2. prereq(programming,algorithms).
3. prereq(discretemath,algorithms).
4. prereq(algorithms,ai).
5. prereq(ai,learning).
6. prereq(linearalgebra,learning).
7. teaches(euler,discretemath).
8. teaches(mccarthy,ai).
9. goodteacher(feynmann).
10. goodteacher(euler).
11. take(learning)

Rules
12. prereq(X,Y) => precedes(X,Y).
13. prereq(X,Y) ^ precedes(Y,Z) => precedes(X,Z).
14. precedes(U,V) ^ take(V) => take(U).
15. goodteacher(P) ^ teaches(P,C) ^ take(C) => takewith(C,P).

Problem 1

Show the results of applying forward chaining to this knowledge base. You need only show the way in which facts and rules are combined to give new facts; you need not trace through the details of the algorithms. For example,
Combining fact 1 with rule 12 with the bindings X=programming Y=os gives
Fact 16. precedes(programming,os).
etc.

Problem 2

Show the results of backward chaining from the goal G0: "takewith(A,B)". You should trace paths that do not lead to a solution as well as those that do. Assume that backward chaining is executed in Prolog order; that is, subgoals are satisfied in sequence from left to right in depth-first order; rules are considered in the order they are listed above.

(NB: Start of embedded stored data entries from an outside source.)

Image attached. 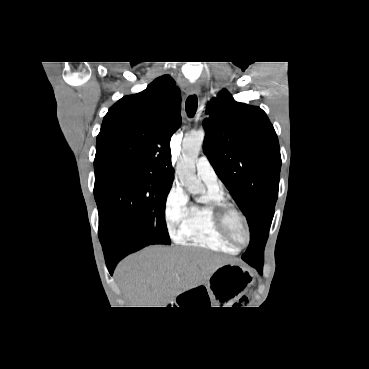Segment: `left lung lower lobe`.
<instances>
[{
	"label": "left lung lower lobe",
	"mask_w": 369,
	"mask_h": 369,
	"mask_svg": "<svg viewBox=\"0 0 369 369\" xmlns=\"http://www.w3.org/2000/svg\"><path fill=\"white\" fill-rule=\"evenodd\" d=\"M249 265H251L252 267H254L255 269H257V271L262 274V269H263V263H254V262H250L248 263Z\"/></svg>",
	"instance_id": "1"
}]
</instances>
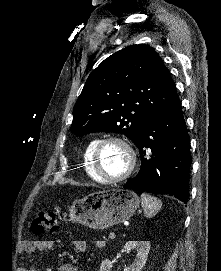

You should show how subgoals are created from goals and rules but you need not trace the detailed algorithms. For example





Combining G0 with rule 15 under the bindings C=A, P=B, gives the subgoals
    G1: goodteacher(B).
    G2: teaches(B,A).
    G3: take(A)

    Combining G1 "goodteacher" with fact 19 under the binding A=feynmann satisfies G1

    Goal G2 "teaches(feynmann,B)" fails.
    Backtrack to G1.

    Combining G1 "goodteacher" with fact 19 under the binding A=euler satisfies G1
etc.